Lichtenberg taucht selten auf der Wunschliste von Zugezogenen auf — und genau das macht es 2025 zu einem der klügsten Tipps für alle, die in Berlin noch bezahlbar wohnen wollen. Während Friedrichshain und Prenzlauer Berg längst überlaufen sind, bietet der angrenzende Osten mehr Wohnung fürs Geld und realistische Chancen auf eine Zusage.
Preise: spürbar günstiger als die Hippe-Viertel
Lichtenberg gehört zu den bezahlbareren Bezirken Berlins. Angebotsmieten für neue Inserate liegen 2025 oft bei 11 bis 15 Euro pro Quadratmeter kalt — deutlich unter Friedrichshain, an das es direkt grenzt.
Für eine 65-Quadratmeter-Wohnung bedeutet das eine Warmmiete häufig im Bereich von 900 bis 1.200 Euro. Für Berliner Verhältnisse ist das fast schon ein Schnäppchen — vor allem, wenn man bedenkt, dass man von Teilen Lichtenbergs in wenigen Minuten am Boxhagener Platz ist.
Die Kieze: Plattenbau trifft Altbau und Wasser
Lichtenberg ist überraschend vielfältig:
- Rummelsburg / Rummelsburger Bucht: Modern, am Wasser, beliebt — hier sind die Preise am höchsten, dafür Neubauqualität.
- Victoriastadt („Kaskelkiez"): Charmantes Altbauviertel direkt an Friedrichshain, beliebt und entsprechend gefragt.
- Frankfurter Allee Süd / rund um den Weitlingkiez: Solide, gut angebunden, bezahlbar.
- Hohenschönhausen (gehört zum Bezirk): Viel Plattenbau, sehr günstig, grün und familienfreundlich — hier ist am meisten frei.
Wer den Altbau-Charme sucht, schaut in die Victoriastadt; wer maximale Bezahlbarkeit will, nach Hohenschönhausen.
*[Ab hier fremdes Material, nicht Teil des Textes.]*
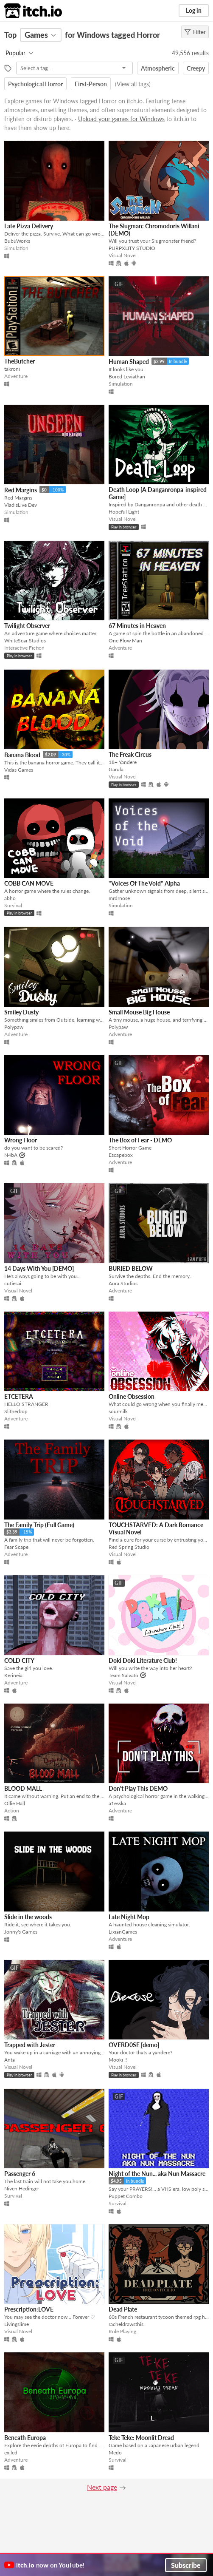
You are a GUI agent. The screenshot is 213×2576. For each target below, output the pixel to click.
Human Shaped (129, 361)
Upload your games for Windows (121, 118)
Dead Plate (123, 2309)
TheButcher (19, 361)
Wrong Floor (20, 1140)
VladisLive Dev (20, 505)
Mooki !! (118, 2059)
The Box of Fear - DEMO (140, 1140)
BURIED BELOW (131, 1268)
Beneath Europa (25, 2437)
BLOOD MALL (23, 1788)
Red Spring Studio (129, 1547)
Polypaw (13, 1027)
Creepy (196, 68)
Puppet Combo (126, 2196)
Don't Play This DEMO (138, 1788)
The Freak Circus (130, 754)
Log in (194, 10)
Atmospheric (158, 68)
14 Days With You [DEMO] (39, 1268)
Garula (116, 769)
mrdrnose (119, 898)
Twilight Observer (27, 625)
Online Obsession (131, 1396)
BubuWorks (17, 241)
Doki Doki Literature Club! (143, 1660)
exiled (10, 2452)
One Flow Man (125, 640)
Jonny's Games (20, 1931)
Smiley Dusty (21, 1012)
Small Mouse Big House (139, 1012)
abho (10, 898)
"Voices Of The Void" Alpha (144, 883)
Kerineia (13, 1675)
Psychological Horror (35, 84)
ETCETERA (18, 1396)
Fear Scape (16, 1547)
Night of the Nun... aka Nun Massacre (157, 2173)
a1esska (117, 1803)
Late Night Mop (129, 1916)
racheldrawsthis (126, 2324)
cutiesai (12, 1283)
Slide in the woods (28, 1916)
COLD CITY (19, 1660)
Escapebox (121, 1155)
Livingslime (16, 2324)
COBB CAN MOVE (28, 883)
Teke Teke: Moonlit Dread (141, 2437)
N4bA (10, 1155)
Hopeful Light (124, 511)
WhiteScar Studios (25, 640)
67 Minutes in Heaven (137, 625)
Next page (102, 2487)
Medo (115, 2452)
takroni (12, 369)
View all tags (133, 84)
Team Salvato (123, 1675)
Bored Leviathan (127, 376)
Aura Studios (123, 1283)
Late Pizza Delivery (28, 226)
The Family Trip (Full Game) (39, 1524)
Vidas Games (18, 770)
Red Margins (20, 490)
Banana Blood (22, 754)
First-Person (91, 84)
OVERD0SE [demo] (134, 2044)
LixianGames (123, 1931)
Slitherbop (16, 1411)
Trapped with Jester (29, 2044)
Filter (195, 31)
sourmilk (118, 1411)
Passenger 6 (19, 2173)
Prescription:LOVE (28, 2309)
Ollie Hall (14, 1803)
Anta (9, 2059)
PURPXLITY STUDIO (132, 248)
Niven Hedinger (21, 2188)
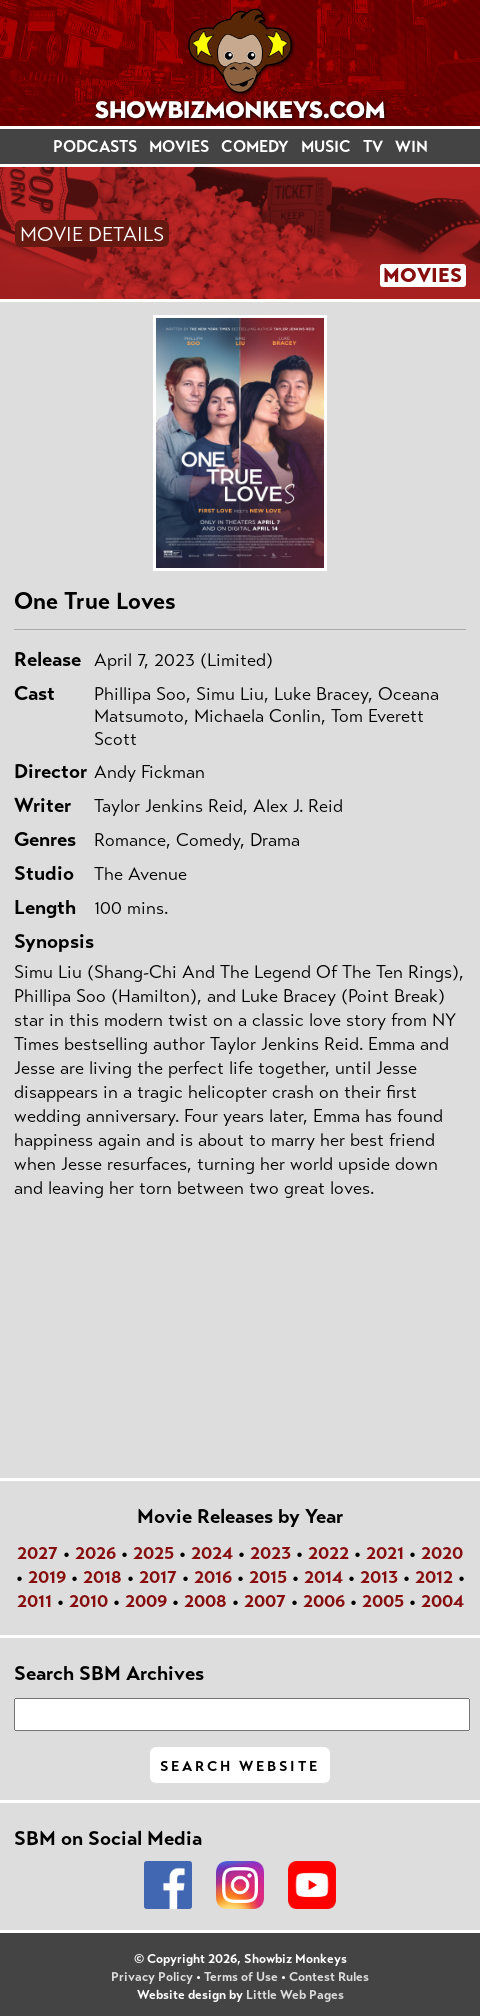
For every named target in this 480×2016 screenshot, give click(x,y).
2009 (146, 1601)
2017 (158, 1577)
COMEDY (255, 146)
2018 (102, 1577)
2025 (153, 1553)
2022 (328, 1553)
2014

Warum Lichtenberg unterschätzt wird
Viele Zugezogene kennen nur die Schlagworte „Plattenbau" und „weit draußen" und streichen Lichtenberg vorschnell. Dabei ist die Anbindung exzellent: U5, S-Bahn-Ring, mehrere Tramlinien. Vom Bahnhof Lichtenberg bist du schnell in der Innenstadt, und der Tierpark sowie die Rummelsburger Bucht bieten Grün und Wasser direkt vor der Tür.
Der Kompromiss ist weniger Szene-Trubel — aber dafür mehr Platz, mehr Ruhe und tatsächlich Wohnungen, die man bekommen kann.
Auch hier zählt Schnelligkeit
So entspannt der Markt im Vergleich zum Zentrum wirkt — bezahlbare Wohnungen in guter Lage ziehen auch in Lichtenberg viele Bewerber an, gerade in der Victoriastadt und in Rummelsburg. Wer eine günstige Altbauwohnung erwischen will, muss früh dran sein.
Da gerade preiswerte Inserate extrem schnell vergeben werden, lohnt sich Automatisierung hier besonders. Ein Dienst wie Wohnly meldet passende Wohnungen sofort und bewirbt sich für dich in Sekunden — so verpasst du die seltenen Schnäppchen nicht, nur weil du gerade nicht aufs Handy geschaut hast.
Was du vorbereiten solltest
Die üblichen Unterlagen reichen, die Anforderungen sind oft etwas niedriger als im teuren Zentrum:
- Einkommensnachweis (Richtwert: dreifache Kaltmiete)
- SCHUFA-Auskunft
- Vollständige Mappe, sofort verschickbar
In Hohenschönhausen triffst du häufig auf große Wohnungsbaugesellschaften und Genossenschaften — dort lohnt es sich, sich frühzeitig zu registrieren.
Das Fazit
Lichtenberg ist 2025 einer der besten Tipps für bezahlbares Wohnen in Berlin: gut angebunden, vielfältig und deutlich günstiger als die überlaufenen Szeneviertel nebenan. Wer über die alten Klischees hinwegsieht, schnell reagiert und vorbereitet ist, findet hier mehr Wohnung fürs Geld — und eine realistische Chance, überhaupt eine Zusage zu bekommen.